■ Material for this exercise:
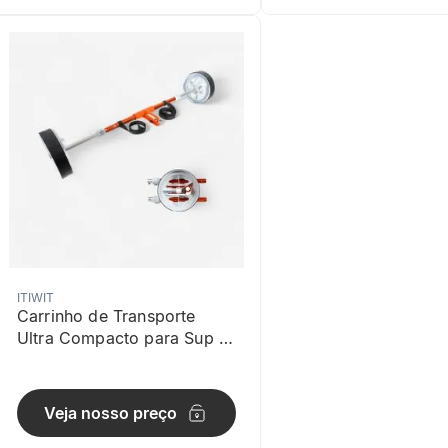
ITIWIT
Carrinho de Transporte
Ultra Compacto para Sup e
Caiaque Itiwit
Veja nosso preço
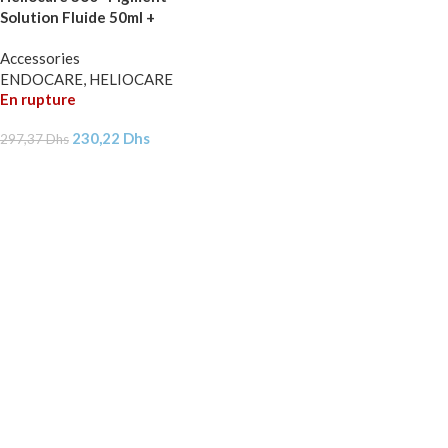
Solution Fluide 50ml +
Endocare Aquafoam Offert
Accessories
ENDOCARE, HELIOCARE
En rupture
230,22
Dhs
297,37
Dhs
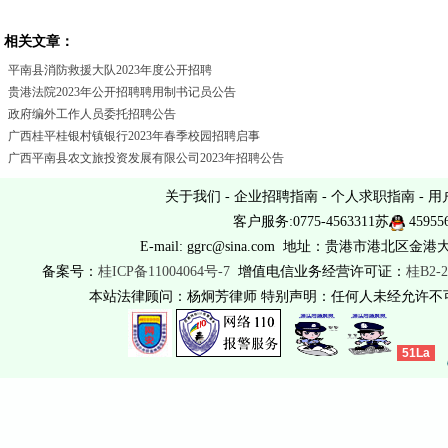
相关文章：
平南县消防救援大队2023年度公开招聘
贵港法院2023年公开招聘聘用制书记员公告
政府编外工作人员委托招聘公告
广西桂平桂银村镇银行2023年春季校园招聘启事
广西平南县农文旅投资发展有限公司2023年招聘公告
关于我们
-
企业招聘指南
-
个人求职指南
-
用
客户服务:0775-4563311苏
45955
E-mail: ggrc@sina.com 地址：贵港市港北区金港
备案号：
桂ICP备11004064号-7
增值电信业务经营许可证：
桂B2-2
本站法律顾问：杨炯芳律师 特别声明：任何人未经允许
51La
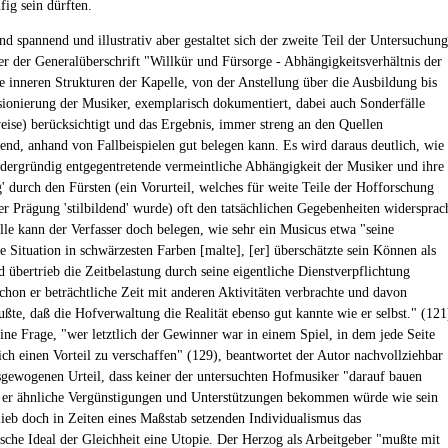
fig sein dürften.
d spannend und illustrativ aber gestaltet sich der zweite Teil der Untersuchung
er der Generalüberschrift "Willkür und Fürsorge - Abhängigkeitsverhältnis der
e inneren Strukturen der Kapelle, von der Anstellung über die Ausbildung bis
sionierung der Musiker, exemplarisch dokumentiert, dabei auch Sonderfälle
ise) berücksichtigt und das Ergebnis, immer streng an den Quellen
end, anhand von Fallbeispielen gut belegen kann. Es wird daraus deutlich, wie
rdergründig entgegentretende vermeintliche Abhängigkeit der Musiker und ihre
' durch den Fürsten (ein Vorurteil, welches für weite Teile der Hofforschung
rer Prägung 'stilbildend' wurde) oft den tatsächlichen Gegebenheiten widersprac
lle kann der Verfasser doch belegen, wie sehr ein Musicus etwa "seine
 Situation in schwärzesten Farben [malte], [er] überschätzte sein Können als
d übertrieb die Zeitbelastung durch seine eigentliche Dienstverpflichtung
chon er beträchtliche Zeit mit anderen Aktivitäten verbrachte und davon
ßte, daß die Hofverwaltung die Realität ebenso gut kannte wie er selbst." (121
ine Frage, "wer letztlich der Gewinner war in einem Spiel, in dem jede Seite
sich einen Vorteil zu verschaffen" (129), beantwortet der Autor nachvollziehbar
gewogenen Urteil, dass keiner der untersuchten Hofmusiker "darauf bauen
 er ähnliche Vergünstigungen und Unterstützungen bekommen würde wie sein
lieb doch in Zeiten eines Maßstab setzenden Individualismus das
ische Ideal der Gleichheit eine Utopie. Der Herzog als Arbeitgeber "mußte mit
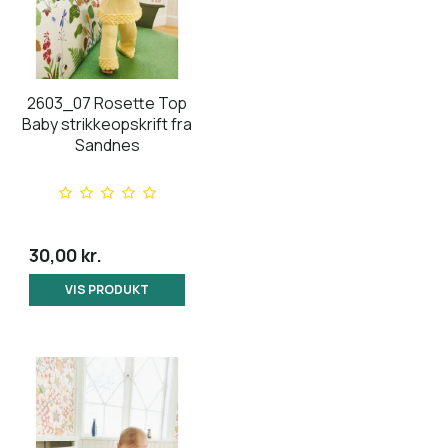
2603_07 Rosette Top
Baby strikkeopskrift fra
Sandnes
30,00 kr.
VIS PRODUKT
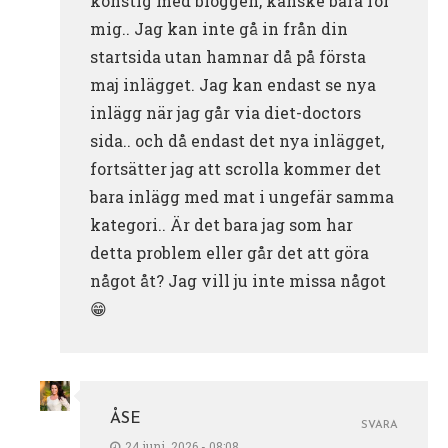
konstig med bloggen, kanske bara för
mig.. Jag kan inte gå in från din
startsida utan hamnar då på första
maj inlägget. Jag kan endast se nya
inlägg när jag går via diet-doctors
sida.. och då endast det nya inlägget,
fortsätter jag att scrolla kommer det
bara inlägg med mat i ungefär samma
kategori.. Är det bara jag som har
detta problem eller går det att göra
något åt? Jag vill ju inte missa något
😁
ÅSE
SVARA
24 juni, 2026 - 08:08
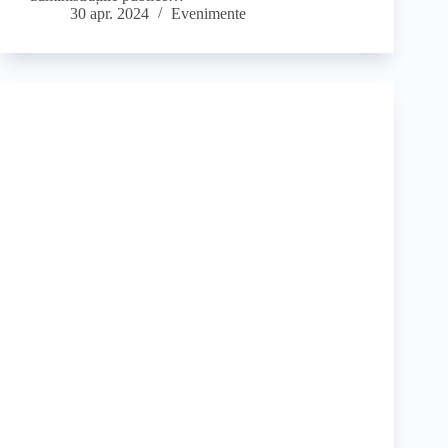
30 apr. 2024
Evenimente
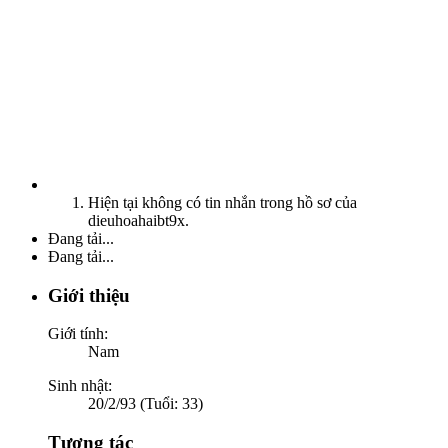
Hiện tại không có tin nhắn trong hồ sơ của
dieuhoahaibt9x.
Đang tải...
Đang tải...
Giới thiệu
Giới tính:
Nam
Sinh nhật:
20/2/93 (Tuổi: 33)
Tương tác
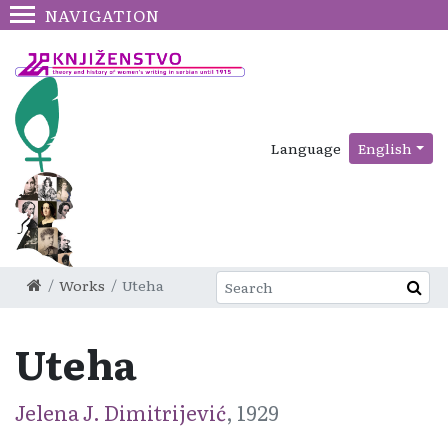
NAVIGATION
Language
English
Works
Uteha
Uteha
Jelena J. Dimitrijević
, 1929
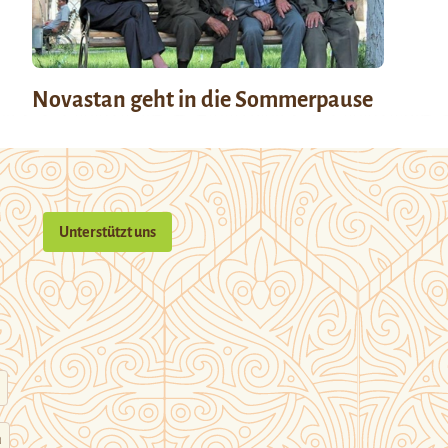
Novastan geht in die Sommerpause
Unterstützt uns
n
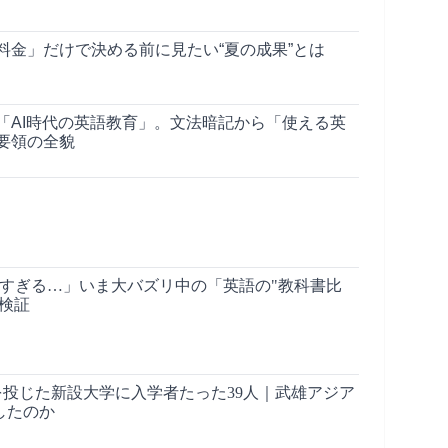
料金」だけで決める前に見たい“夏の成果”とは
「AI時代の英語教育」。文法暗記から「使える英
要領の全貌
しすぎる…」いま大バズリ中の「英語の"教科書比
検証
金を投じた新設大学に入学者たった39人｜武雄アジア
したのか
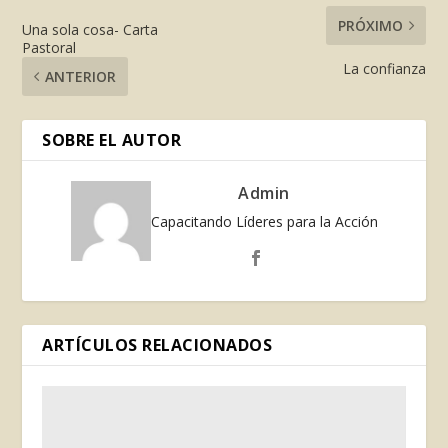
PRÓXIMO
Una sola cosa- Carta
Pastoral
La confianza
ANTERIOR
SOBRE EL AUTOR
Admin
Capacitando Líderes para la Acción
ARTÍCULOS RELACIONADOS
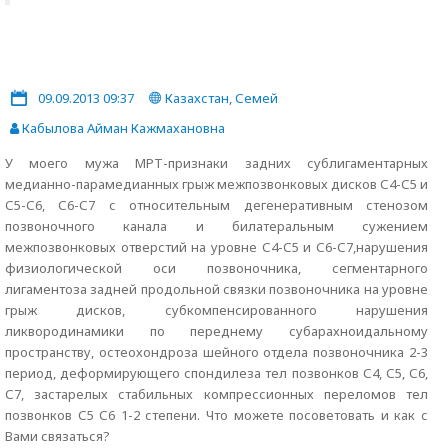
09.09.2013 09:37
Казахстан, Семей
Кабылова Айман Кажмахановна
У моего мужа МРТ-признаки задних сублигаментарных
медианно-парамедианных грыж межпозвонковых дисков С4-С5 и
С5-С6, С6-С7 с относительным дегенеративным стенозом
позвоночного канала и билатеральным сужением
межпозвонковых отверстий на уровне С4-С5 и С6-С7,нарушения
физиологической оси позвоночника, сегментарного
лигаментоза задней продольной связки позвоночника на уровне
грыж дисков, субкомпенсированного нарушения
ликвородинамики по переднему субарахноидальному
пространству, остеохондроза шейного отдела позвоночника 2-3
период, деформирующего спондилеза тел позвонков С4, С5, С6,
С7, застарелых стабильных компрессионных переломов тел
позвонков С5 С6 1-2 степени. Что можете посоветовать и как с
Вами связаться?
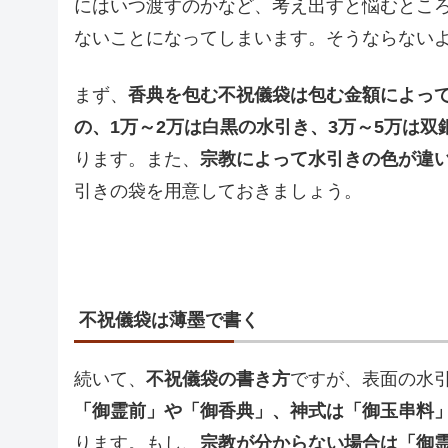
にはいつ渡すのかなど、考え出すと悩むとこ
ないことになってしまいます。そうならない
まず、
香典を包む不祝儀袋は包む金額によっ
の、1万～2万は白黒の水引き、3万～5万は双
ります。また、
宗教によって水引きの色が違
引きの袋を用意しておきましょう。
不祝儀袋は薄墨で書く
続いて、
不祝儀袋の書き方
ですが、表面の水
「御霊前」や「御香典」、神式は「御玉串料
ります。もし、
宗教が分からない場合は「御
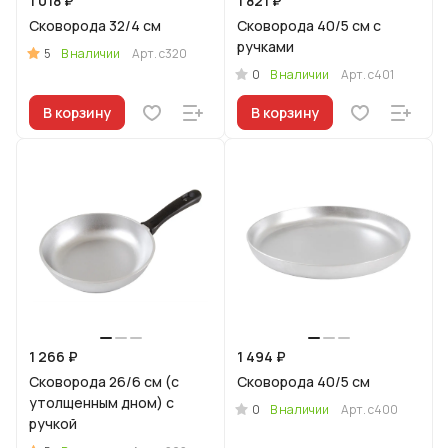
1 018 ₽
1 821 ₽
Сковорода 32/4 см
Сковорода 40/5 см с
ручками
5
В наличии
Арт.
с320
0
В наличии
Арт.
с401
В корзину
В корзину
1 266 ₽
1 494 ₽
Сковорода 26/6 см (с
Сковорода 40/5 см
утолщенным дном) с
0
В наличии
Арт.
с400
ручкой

■ What needs to be done: The records above are to be reproduced exactly; the pictures are to be left out.

■ Your response:
ITIWIT
Carrinho de Transporte
Ultra Compacto para Sup e
Caiaque Itiwit
Veja nosso preço
Solution Fluide 50ml +
Endocare Aquafoam Offert
Accessories
ENDOCARE, HELIOCARE
En rupture
230,22
Dhs
297,37
Dhs
相关文章：
平南县消防救援大队2023年度公开招聘
贵港法院2023年公开招聘聘用制书记员公告
政府编外工作人员委托招聘公告
广西桂平桂银村镇银行2023年春季校园招聘启事
广西平南县农文旅投资发展有限公司2023年招聘公告
关于我们
-
企业招聘指南
-
个人求职指南
-
用
客户服务:0775-4563311苏
45955
E-mail: ggrc@sina.com 地址：贵港市港北区金港
备案号：
桂ICP备11004064号-7
增值电信业务经营许可证：
桂B2-2
本站法律顾问：杨炯芳律师 特别声明：任何人未经允许
51La
fig sein dürften.
d spannend und illustrativ aber gestaltet sich der zweite Teil der Untersuchung
er der Generalüberschrift "Willkür und Fürsorge - Abhängigkeitsverhältnis der
e inneren Strukturen der Kapelle, von der Anstellung über die Ausbildung bis
sionierung der Musiker, exemplarisch dokumentiert, dabei auch Sonderfälle
ise) berücksichtigt und das Ergebnis, immer streng an den Quellen
end, anhand von Fallbeispielen gut belegen kann. Es wird daraus deutlich, wie
rdergründig entgegentretende vermeintliche Abhängigkeit der Musiker und ihre
' durch den Fürsten (ein Vorurteil, welches für weite Teile der Hofforschung
rer Prägung 'stilbildend' wurde) oft den tatsächlichen Gegebenheiten widersprac
lle kann der Verfasser doch belegen, wie sehr ein Musicus etwa "seine
 Situation in schwärzesten Farben [malte], [er] überschätzte sein Können als
d übertrieb die Zeitbelastung durch seine eigentliche Dienstverpflichtung
chon er beträchtliche Zeit mit anderen Aktivitäten verbrachte und davon
ßte, daß die Hofverwaltung die Realität ebenso gut kannte wie er selbst." (121
ine Frage, "wer letztlich der Gewinner war in einem Spiel, in dem jede Seite
sich einen Vorteil zu verschaffen" (129), beantwortet der Autor nachvollziehbar
gewogenen Urteil, dass keiner der untersuchten Hofmusiker "darauf bauen
 er ähnliche Vergünstigungen und Unterstützungen bekommen würde wie sein
lieb doch in Zeiten eines Maßstab setzenden Individualismus das
ische Ideal der Gleichheit eine Utopie. Der Herzog als Arbeitgeber "mußte mit
2603_07 Rosette Top
Baby strikkeopskrift fra
Sandnes
30,00 kr.
VIS PRODUKT
konstig med bloggen, kanske bara för
mig.. Jag kan inte gå in från din
startsida utan hamnar då på första
maj inlägget. Jag kan endast se nya
inlägg när jag går via diet-doctors
sida.. och då endast det nya inlägget,
fortsätter jag att scrolla kommer det
bara inlägg med mat i ungefär samma
kategori.. Är det bara jag som har
detta problem eller går det att göra
något åt? Jag vill ju inte missa något
😁
ÅSE
SVARA
24 juni, 2026 - 08:08
30 apr. 2024
Evenimente
Hiện tại không có tin nhắn trong hồ sơ của
dieuhoahaibt9x.
Đang tải...
Đang tải...
Giới thiệu
Giới tính:
Nam
Sinh nhật:
20/2/93 (Tuổi: 33)
Tương tác
NAVIGATION
Language
English
Works
Uteha
Uteha
Jelena J. Dimitrijević
, 1929
Novastan geht in die Sommerpause
Unterstützt uns
n
料金」だけで決める前に見たい“夏の成果”とは
「AI時代の英語教育」。文法暗記から「使える英
要領の全貌
しすぎる…」いま大バズリ中の「英語の"教科書比
検証
金を投じた新設大学に入学者たった39人｜武雄アジア
したのか
PRÓXIMO
Una sola cosa- Carta
Pastoral
La confianza
ANTERIOR
SOBRE EL AUTOR
Admin
Capacitando Líderes para la Acción
ARTÍCULOS RELACIONADOS
09.09.2013 09:37
Казахстан, Семей
Кабылова Айман Кажмахановна
У моего мужа МРТ-признаки задних сублигаментарных
медианно-парамедианных грыж межпозвонковых дисков С4-С5 и
С5-С6, С6-С7 с относительным дегенеративным стенозом
позвоночного канала и билатеральным сужением
межпозвонковых отверстий на уровне С4-С5 и С6-С7,нарушения
физиологической оси позвоночника, сегментарного
лигаментоза задней продольной связки позвоночника на уровне
грыж дисков, субкомпенсированного нарушения
ликвородинамики по переднему субарахноидальному
пространству, остеохондроза шейного отдела позвоночника 2-3
период, деформирующего спондилеза тел позвонков С4, С5, С6,
С7, застарелых стабильных компрессионных переломов тел
позвонков С5 С6 1-2 степени. Что можете посоветовать и как с
Вами связаться?
にはいつ渡すのかなど、考え出すと悩むとこ
ないことになってしまいます。そうならない
まず、
香典を包む不祝儀袋は包む金額によっ
の、1万～2万は白黒の水引き、3万～5万は双
ります。また、
宗教によって水引きの色が違
引きの袋を用意しておきましょう。
不祝儀袋は薄墨で書く
続いて、
不祝儀袋の書き方
ですが、表面の水
「御霊前」や「御香典」、神式は「御玉串料
ります。もし、
宗教が分からない場合は「御
1 018 ₽
1 821 ₽
Сковорода 32/4 см
Сковорода 40/5 см с
ручками
5
В наличии
Арт.
с320
0
В наличии
Арт.
с401
В корзину
В корзину
1 266 ₽
1 494 ₽
Сковорода 26/6 см (с
Сковорода 40/5 см
утолщенным дном) с
0
В наличии
Арт.
с400
ручкой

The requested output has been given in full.